INSTRUCTIONS TO FOLLOW:
Each record should be given again exactly as it appears, with no image included.

Items listed in a dataset
= = = =

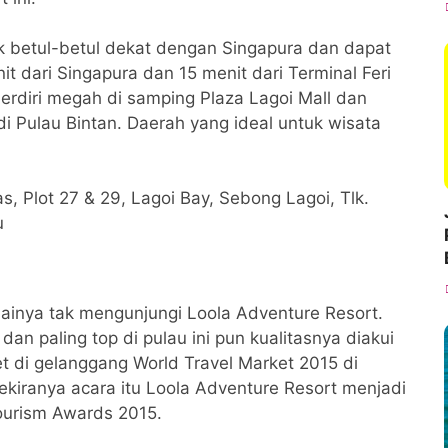
tak betul-betul dekat dengan Singapura dan dapat
t dari Singapura dan 15 menit dari Terminal Feri
berdiri megah di samping Plaza Lagoi Mall dan
i Pulau Bintan. Daerah yang ideal untuk wisata
s, Plot 27 & 29, Lagoi Bay, Sebong Lagoi, Tlk.
u
dainya tak mengunjungi Loola Adventure Resort.
dan paling top di pulau ini pun kualitasnya diakui
t di gelanggang World Travel Market 2015 di
kiranya acara itu Loola Adventure Resort menjadi
ourism Awards 2015.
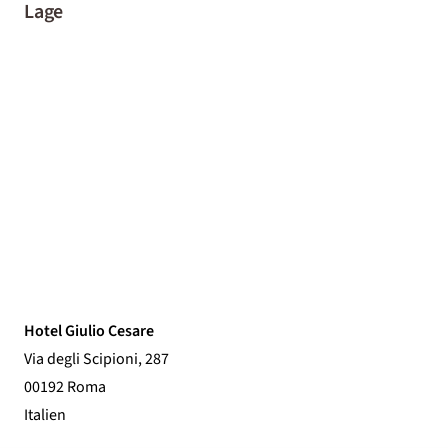
Lage
Hotel Giulio Cesare
Via degli Scipioni, 287
00192 Roma
Italien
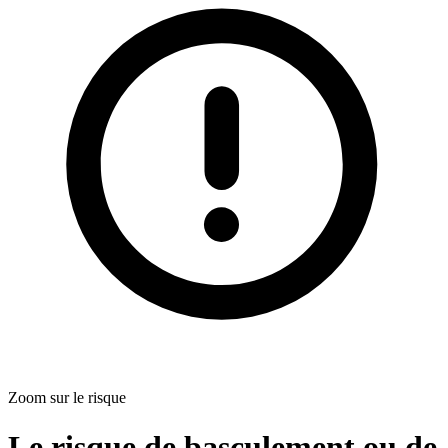
Zoom sur le risque
Le risque de basculement ou de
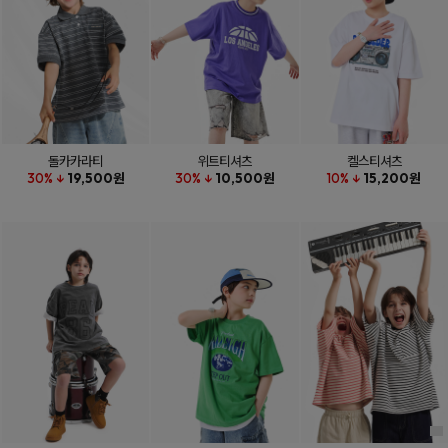
돌카카라티
위트티셔츠
켈스티셔츠
30% ↓
19,500원
30% ↓
10,500원
10% ↓
15,200원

= = = =

RESPONSE BOX:
tak betul-betul dekat dengan Singapura dan dapat
t dari Singapura dan 15 menit dari Terminal Feri
berdiri megah di samping Plaza Lagoi Mall dan
i Pulau Bintan. Daerah yang ideal untuk wisata
s, Plot 27 & 29, Lagoi Bay, Sebong Lagoi, Tlk.
u
dainya tak mengunjungi Loola Adventure Resort.
dan paling top di pulau ini pun kualitasnya diakui
t di gelanggang World Travel Market 2015 di
kiranya acara itu Loola Adventure Resort menjadi
ourism Awards 2015.
Lage
Hotel Giulio Cesare
Via degli Scipioni, 287
00192 Roma
Italien
Zoom sur le risque
Le risque de basculement ou de
돌카카라티
위트티셔츠
켈스티셔츠
30% ↓
19,500원
30% ↓
10,500원
10% ↓
15,200원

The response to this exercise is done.